Lotte-Wersen/Münster -

In Anlehnung an den derzeit laufenden Prozess gegen ein Trio wegen des Betriebs von Marihuanaplantagen in Lotte-Wersen und anderen Städten, müssen sich seit vergangener Woche drei weitere Angeklagte vor dem Landgericht Münster verantworten. 

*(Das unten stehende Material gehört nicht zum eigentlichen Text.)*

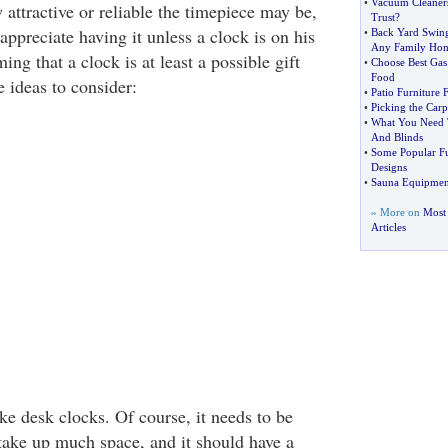
•
Vacuum Cleaners
attractive or reliable the timepiece may be,
Trust
?
appreciate having it unless a clock is on his
•
Back Yard Swing
Any Family Ho
ming that a clock is at least a possible gift
•
Choose Best Gas
Food
 ideas to consider:
•
Patio Furniture
•
Picking the Carpe
•
What You Need 
And Blinds
•
Some Popular Fu
Designs
•
Sauna Equipmen
» More on
Most
Articles
ke desk clocks. Of course, it needs to be
take up much space, and it should have a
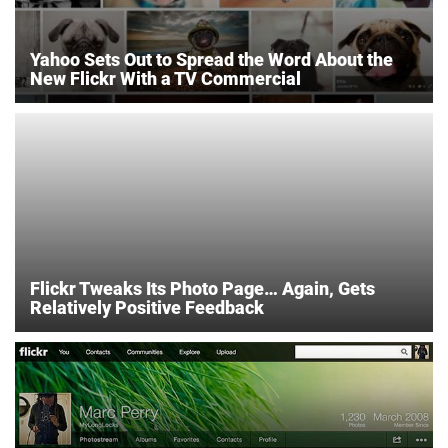
Yahoo Sets Out to Spread the Word About the
New Flickr With a TV Commercial
Flickr Tweaks Its Photo Page… Again, Gets
Relatively Positive Feedback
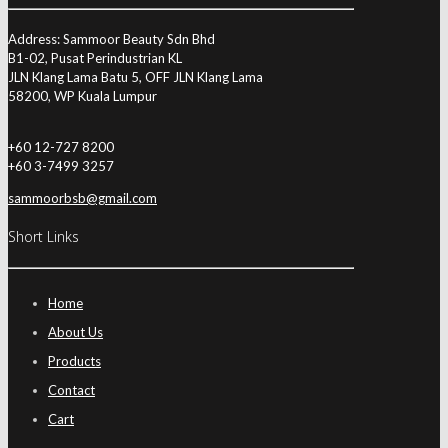
Address: Sammoor Beauty Sdn Bhd
B1-02, Pusat Perindustrian KL
JLN Klang Lama Batu 5, OFF JLN Klang Lama
58200, WP Kuala Lumpur
+60 12-727 8200
+60 3-7499 3257
sammoorbsb@gmail.com
Short Links
Home
About Us
Products
Contact
Cart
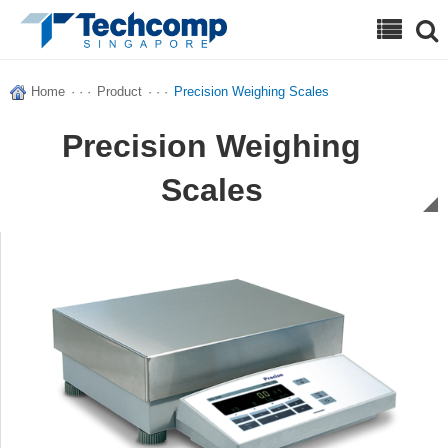
Search
Home
· · ·
Product
· · ·
Precision Weighing Scales
Precision Weighing
Scales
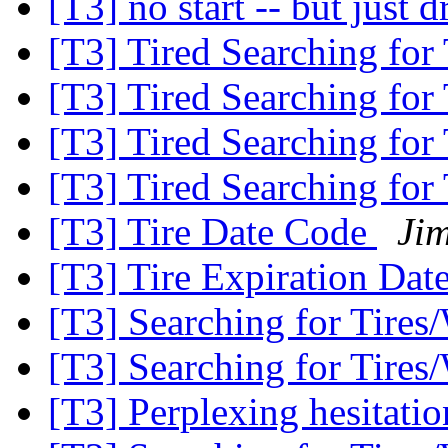
[T3] no start -- but just d
[T3] Tired Searching for
[T3] Tired Searching for
[T3] Tired Searching for
[T3] Tired Searching for
[T3] Tire Date Code
Ji
[T3] Tire Expiration Dat
[T3] Searching for Tires
[T3] Searching for Tires
[T3] Perplexing hesitatio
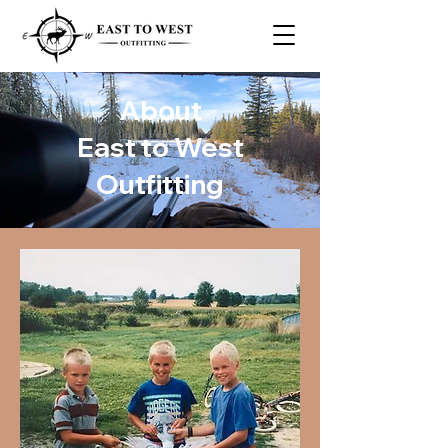
About
East to West
Outfitting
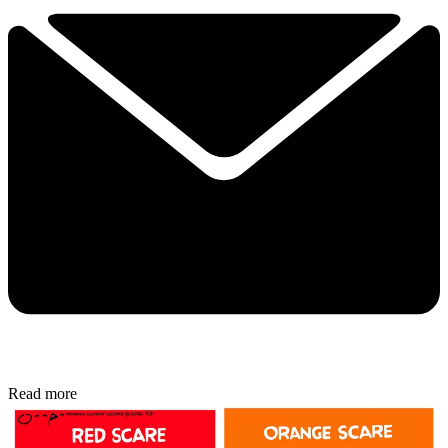
Read more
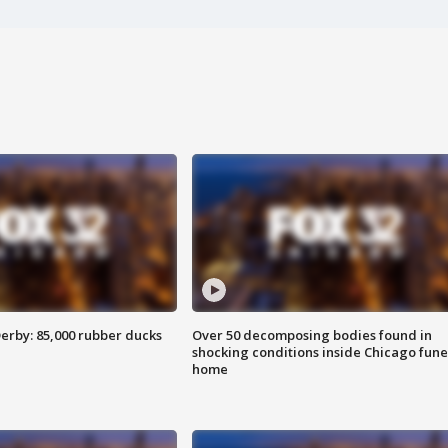
erby: 85,000 rubber ducks
Over 50 decomposing bodies found in
shocking conditions inside Chicago fune
home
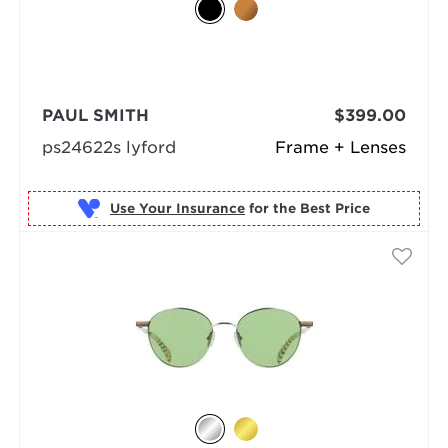
PAUL SMITH
$399.00
ps24622s lyford
Frame + Lenses
Use Your Insurance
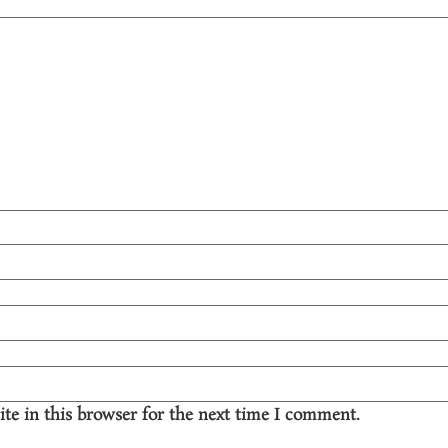
te in this browser for the next time I comment.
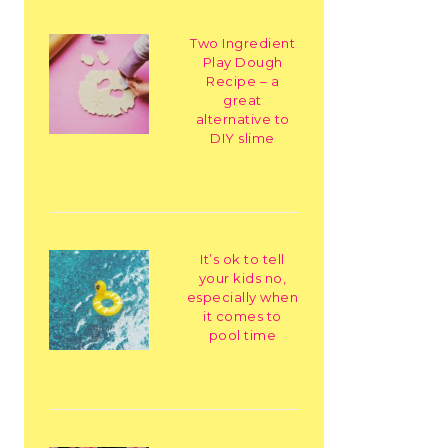
Two Ingredient
Play Dough
Recipe – a
great
alternative to
DIY slime
It’s ok to tell
your kids no,
especially when
it comes to
pool time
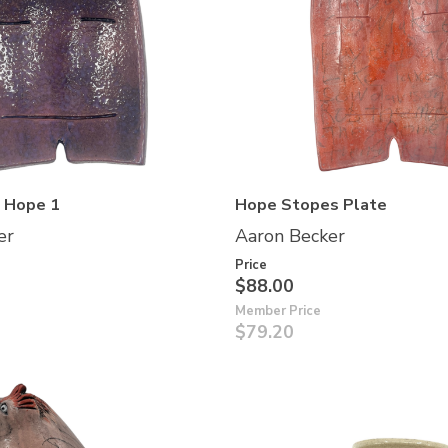
f Hope 1
Hope Stopes Plate
er
Aaron Becker
Price
$88.00
Member Price
$79.20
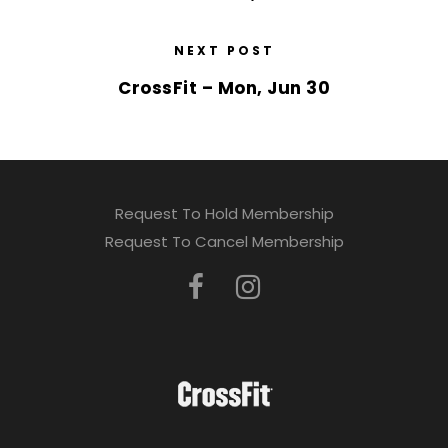
NEXT POST
CrossFit – Mon, Jun 30
Request To Hold Membership
Request To Cancel Membership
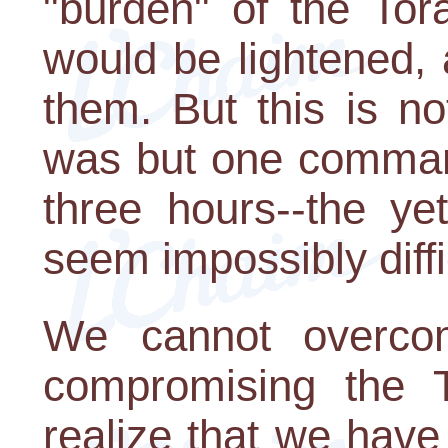
"burden" of the Tor
would be lightened,
them. But this is no
was but one command
three hours--the ye
seem impossibly diffi
We cannot overco
compromising the T
realize that we have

Montag, 12.12.2016, 13:00 Uhr

Im Keller des Hauses in Lotte-Wersen wurde die erste professionelle Plantage angelegt und von den Angeklagten gepflegt, später auch im Obergeschoss des Hauses.
Im Keller des Hauses in Lotte-Wersen wurde die erste professionelle Plantage angelegt und von den Angeklagten gepflegt, später auch im Obergeschoss des Hauses. Foto: Polizei

Den Angeklagten wird zur Last gelegt, unerlaubt Betäubungsmittel in nicht geringer Menge, in einem Haus in Lotte-Wersen, angebaut zu haben. Die Staatsanwaltschaft geht davon aus, dass die Angeschuldigten im Alter von 39, 45 und 51 Jahren aus Lotte-Wersen und Bochum in insgesamt sechs Fällen als Mitglied einer Bande gehandelt haben.

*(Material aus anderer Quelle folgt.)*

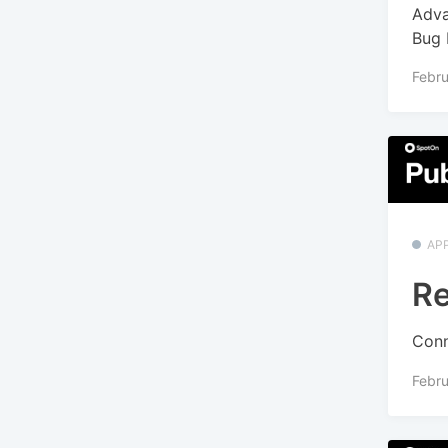
Adva
Bug 
Febru
APP
Re
Conn
Febru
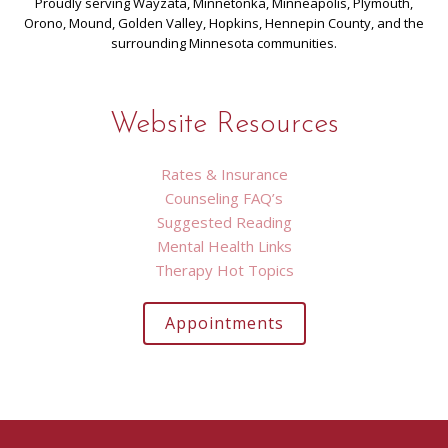
Proudly serving Wayzata, Minnetonka, Minneapolis, Plymouth,
Orono, Mound, Golden Valley, Hopkins, Hennepin County, and the
surrounding Minnesota communities.
Website Resources
Rates & Insurance
Counseling FAQ’s
Suggested Reading
Mental Health Links
Therapy Hot Topics
Appointments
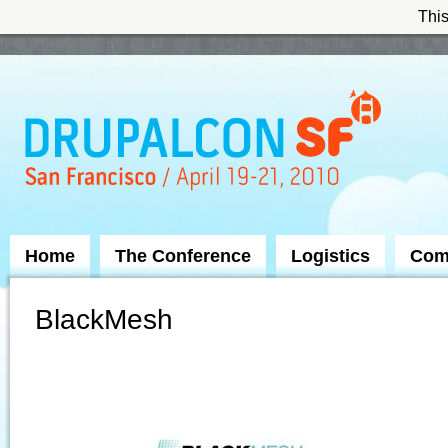
This
Skip to Navigation
Home
The Conference
Logistics
Com
BlackMesh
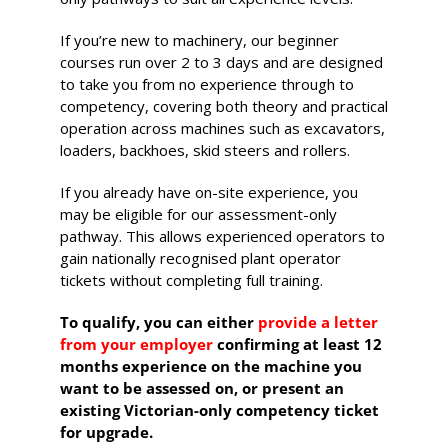
530-532 Burwood Hwy
If you’re new to machinery, our beginner
Wantirna
courses run over 2 to 3 days and are designed
to take you from no experience through to
8 vacancies
competency, covering both theory and practical
operation across machines such as excavators,
$585.00
loaders, backhoes, skid steers and rollers.
If you already have on-site experience, you
Book Now
may be eligible for our assessment-only
pathway. This allows experienced operators to
gain nationally recognised plant operator
tickets without completing full training.
Group
Bookings/Enrolling
To qualify, you can either
provide a letter
Others
from your employer
confirming at least 12
months experience on the machine you
want to be assessed on, or present an
existing Victorian-only competency ticket
for upgrade.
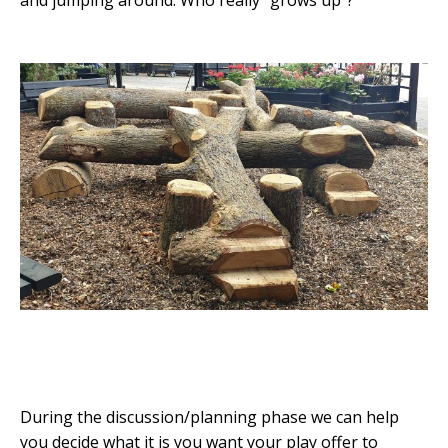
and jumping around. Who really “grows up”?
During the discussion/planning phase we can help
you decide what it is you want your play offer to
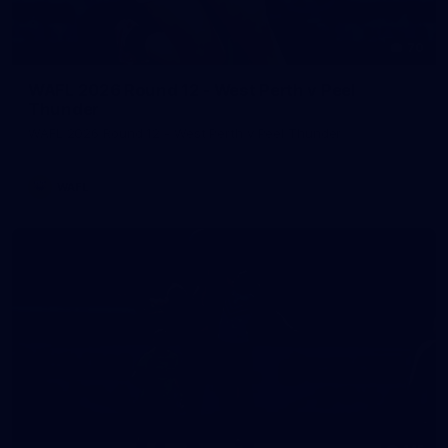
70
WAFL 2026 Round 12 - West Perth v Peel
Thunder
WAFL 2026 Round 12 - West Perth v Peel Thunder
WAFL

Als der Plan zum illegalen Anbau von Marihuana gereift war, richtete etwa im Januar 2015 ein gesondert Verfolgter in dem voll unterkellerten Einfamilienhaus in Lotte eine professionell betriebene Marihuanaplantage ein, um das unter anderem von dem 39-jährigen Angeschuldigten abgeerntete Marihuana gewinnbringend veräußern zu können.

Einblicke in den Plantagenbetrieb

Ein weiterer Beschuldigter, der für die Beschaffung der Setzlinge zuständig war, gewann im September des Vorjahres den Angeschuldigten 51-Jährigen aus Bochum dazu. Gegenüber den Anwohnern spielte der Mann die Rolle eines Mieters. Gemeinsam mit dem 39-Jährigen übernahm er die Pflanzenpflege. Darüber hinaus sorgte der Bochumer für die Verpflegung der auf der Plantage Tätigen. Ein weiterer Angeklagter in einem gesonderten Verfahren sorgte unterdessen für den Absatz der Ernten.

Weil die Beteiligten einen fortlaufenden Plantagenbetrieb für eine unbestimmte Zeit vorsahen, holte der Angeklagte aus Bochum den Beschuldigten aus Lotte hinzu. 380 Setzlinge wurden für die komplett eingerichtete Plantage beschafft. So konnte etwa Mai/Anfang Juni 2015 erstmals geerntet werden.

Während des laufenden Plantagenbetriebs erhielt der 51-Jährige vereinbarungsgemäß 2000 bis 2500 Euro monatlich als Entlohnung. Was die beiden anderen als Lohn bekommen haben, ist nicht bekannt. Der Anbau wurde nach einer kurzen Pause fortgesetzt, die Setzlinge im Keller angepflanzt. Aus Angst vor Entdeckung wurden etwa 400 Pflanzen vorzeitig abgeerntet. Die Ausrüstung verblieb.

Weil die Sache wohl rund lief, wurde auch eine Plantage im Obergeschoss des Hauses angelegt. Nach erneuter Ernte wurden zusammen mit der Angeschuldigten 44-Jährigen – sie mimte gleichzeitig die Ehefrau des 51-Jährigen – neue Jungpflanzen eingetopft, bewässert und gedüngt. Der Anklage zufolge war allen Beschuldigten bewusst, dass die Ernteerträge für den Handel gedacht waren.

19.000 Euro für Strom

Am 10. Juni dieses Jahres griff die Polizei zu. Im Objekt Sperberweg in Wersen wurde im Rahmen der Durchsuchung die komplett eingerichtete Aufzuchtanlage aufgefunden und sichergestellt. Die Marihuanapflanzen befanden sich zu diesem Zeitpunkt in unterschiedlichen Wachstumsphasen. Ein Teil der 1261 Pflanzen stand kurz vor der Aberntung.

Hochgerechnet dürften 30 bis 40 Kilogramm Marihuana gewinnbringend zum Weiterverkauf bestimmt gewesen sein. Durch Manipulation war der gesamte Strombedarf gewährleistet. Somit entstand dem Stromversorger pro Ernte ein Schaden von rund 19.000 Euro.

Die Angeklagten signalisierten am ersten Prozesstag ihre Bereitschaft, sich am 29. Dezember zum Tatvorwurf einzulassen.